Richard John Soper (13 June 1878 – 23 January 1954) was a Liberal National politician in the United Kingdom who served as member of parliament (MP) for four years between 1931 and 1935.

==Background==
He was born in Bishop Auckland, Durham, before moving to Barnsley. In 1908 he founded his own timber merchants company, RJ Soper, Ltd.

==Local Politics==
Soper was active in civic life in Barnsley. In 1924 he was elected as a Barnsley Town Councillor. He served as Mayor of Barnsley for 1930–31. In 1933 he was made an Alderman of the Town council.

==National Politics==
Soper was elected as the MP for Barnsley at the 1931 general election, and held the seat until the 1935 general election. When the Liberal Party split at the 1931 general election over Ramsay MacDonald's formation of a National Government, he supported the faction led by Sir John Simon, who had reached an electoral arrangement with the Conservative Party. This meant that in Barnsley, where the Conservatives had finished in third place in 1929, they withdrew to enable Soper, a straight fight against the sitting Labour MP, John Potts.

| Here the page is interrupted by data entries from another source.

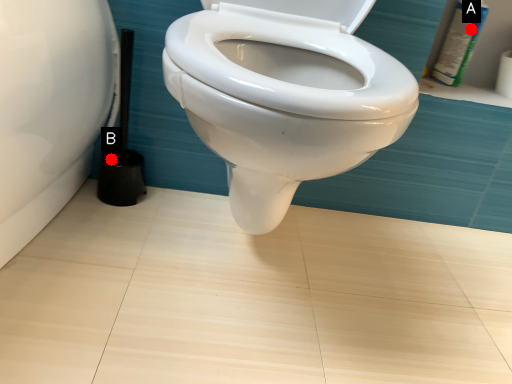 Question: Two points are circled on the image, labeled by A and B beside each circle. Which point is closer to the camera taking this photo?

Choices:
 (A) A is closer
 (B) B is closer

Answer: (B) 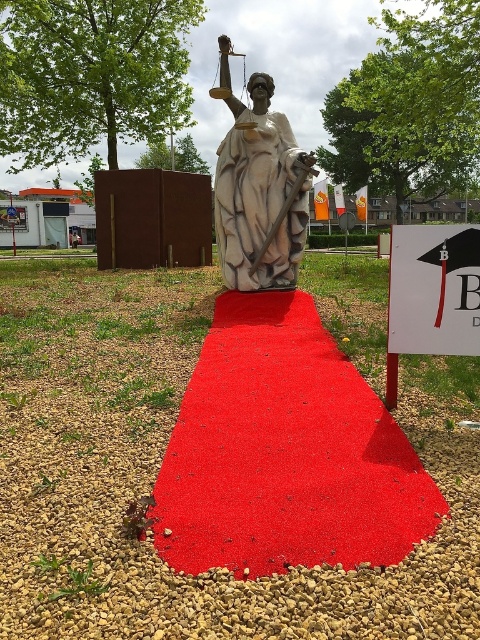 You are a visitor approaching the statue of Lady Justice on the red carpet at center. You notice a white paper sign at center nearby. Which object occupies more space in the scene?

The red carpet at center has a larger size compared to the white paper sign at center, so the red carpet at center occupies more space in the scene.

Consider the image. You are a photographer standing at the base of the red carpet leading to the statue. You want to take a picture of both the white marble statue at center and the white paper sign at center. Which object should you focus on first if you want to capture both in the same frame?

The white marble statue at center is located above the white paper sign at center, so you should focus on the white paper sign at center first to ensure both are in the frame.

You are standing at the bottom of the red carpet at center. Which direction should you walk to reach the statue of Lady Justice?

Since the red carpet at center leads up to the statue of Lady Justice, you should walk forward along the red carpet at center to reach the statue. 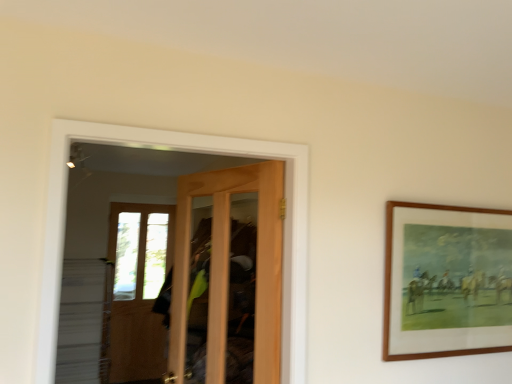 Question: Considering the relative sizes of light brown wooden door at center and wooden framed painting at upper right in the image provided, is light brown wooden door at center taller than wooden framed painting at upper right?

Choices:
 (A) no
 (B) yes

Answer: (B)

Question: Would you say light brown wooden door at center is outside wooden framed painting at upper right?

Choices:
 (A) yes
 (B) no

Answer: (A)

Question: Does light brown wooden door at center have a smaller size compared to wooden framed painting at upper right?

Choices:
 (A) no
 (B) yes

Answer: (A)

Question: Is the surface of light brown wooden door at center in direct contact with wooden framed painting at upper right?

Choices:
 (A) no
 (B) yes

Answer: (A)

Question: Considering the relative positions of light brown wooden door at center and wooden framed painting at upper right in the image provided, is light brown wooden door at center to the right of wooden framed painting at upper right from the viewer's perspective?

Choices:
 (A) no
 (B) yes

Answer: (A)

Question: Could you tell me if light brown wooden door at center is facing wooden framed painting at upper right?

Choices:
 (A) yes
 (B) no

Answer: (B)

Question: Is wooden framed painting at upper right outside of light brown wooden door at center?

Choices:
 (A) no
 (B) yes

Answer: (B)

Question: Does wooden framed painting at upper right come behind light brown wooden door at center?

Choices:
 (A) yes
 (B) no

Answer: (A)

Question: Is wooden framed painting at upper right next to light brown wooden door at center?

Choices:
 (A) no
 (B) yes

Answer: (A)

Question: Is wooden framed painting at upper right facing towards light brown wooden door at center?

Choices:
 (A) yes
 (B) no

Answer: (B)

Question: Would you consider wooden framed painting at upper right to be distant from light brown wooden door at center?

Choices:
 (A) yes
 (B) no

Answer: (B)

Question: Considering the relative sizes of wooden framed painting at upper right and light brown wooden door at center in the image provided, is wooden framed painting at upper right thinner than light brown wooden door at center?

Choices:
 (A) no
 (B) yes

Answer: (B)

Question: From a real-world perspective, is light brown wooden door at center physically located above or below wooden framed painting at upper right?

Choices:
 (A) below
 (B) above

Answer: (A)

Soper's parliamentary career ended when Potts re-gained the seat for Labour at the 1935 general election. When Potts died, a by-election took place in Barnsley in 1938, but Soper did not contest the seat.

Soper's son, also called Richard John Soper, was also involved in politics. He was the Liberal Party candidate for Coventry South at the 1950 general election, but was not elected.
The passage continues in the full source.